Dopo Roberto Vannacci e il suo programma, ci regala una perla sugli omosessuali il giornalista Italo Bocchino, che è stato anche deputato della Repubblica Italiana per quattro legislature, dal 1996 al 2013, prima con Alleanza Nazionale, poi con il Popolo della Libertà e infine come vicepresidente e capogruppo di Futuro e Libertà per l’Italia, il partito fondato da Gianfranco Fini, prima di lasciare il Parlamento nel 2013.
In un video ha affermato: «Gli omosessuali si stanno spostando a destra perché sono contro l’immigrazione e l’ideologia woke, perché hanno paura degli immigrati, per due ragioni: perché l’immigrazione incontrollata, eccessiva, crea problemi di sicurezza e perché nei Paesi da dove provengono l’omosessualità è reato ed è perseguitata anche dal punto di vista fisico».
La fonte è il collega Rocco Casalino, già portavoce e capo dell’ufficio stampa del presidente del Consiglio Giuseppe Conte durante i suoi governi, diventando una sorta di spin doctor della comunicazione politica del M5S, che ha abbandonato nel novembre del 2025.
Il pensiero di Casalino sarebbe più autorevole per il suo orientamento sessuale, anche se lo stesso si è dichiarato bisessuale.
A confutare la tesi riportata da Bocchino c’è innanzitutto una contraddizione: la cultura woke nasce proprio con l’intento di tutelare le minoranze, comprese quelle LGBT e gli immigrati.
Gli stranieri regolari sono 5,5 milioni, di cui 3,8 milioni extracomunitari. Le comunità più numerose comprendono albanesi, ucraini, cinesi, moldavi, peruviani, indiani, filippini ed ecuadoriani, per un totale di circa 1.718.000 persone provenienti da Paesi nei quali l’omosessualità non costituisce reato.
Diversamente, Marocco, Bangladesh, Egitto, Senegal, Pakistan, Tunisia, Nigeria e Sri Lanka rappresentano complessivamente circa 1.383.000 persone provenienti da Paesi nei quali l’omosessualità è criminalizzata. Di queste persone, il 19,3% sono minori e il 50,5% donne.
Alla luce di questi numeri, Casalino e Bocchino stiano tranquilli: nessuno imporrà in Italia la criminalizzazione dell’omosessualità o, addirittura, la sharia. Banalmente, si può aggiungere che i gay voteranno chi riterranno più vicino alle proprie idee.

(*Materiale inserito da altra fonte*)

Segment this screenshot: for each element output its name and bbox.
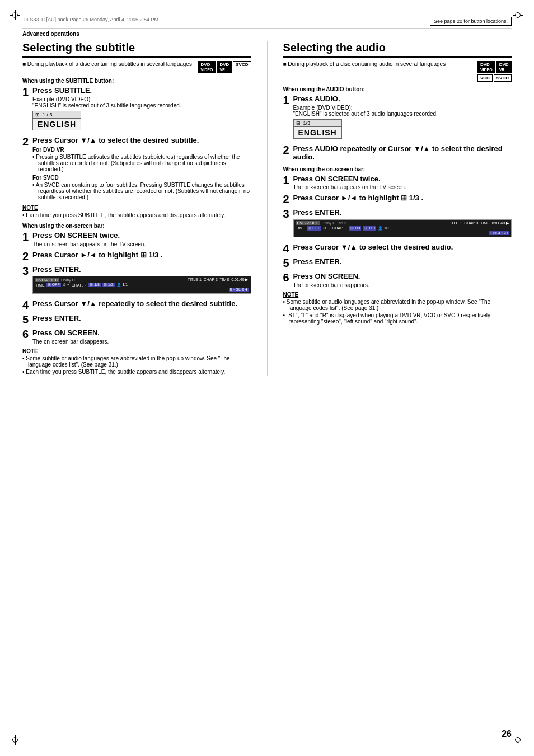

Dal video emerge però un’altra tesi: più si ha paura, più si vota a destra. Paura degli immigrati, dei vaccini, dei rapinatori, sostanzialmente di qualsiasi cosa. E più la destra diffonde paura, più sarà votata.
Ma questa narrazione provoca un paradosso: spaventare le persone finisce per consegnarle al richiamo del generale.
Si può dubitare che gli omosessuali abbiano veramente la fobia degli immigrati, come sostiene Casalino. Di certo, però, molti potrebbero avere più ragioni per preoccuparsi delle proposte di Vannacci e della sua visione fortemente restrittiva dei diritti LGBT.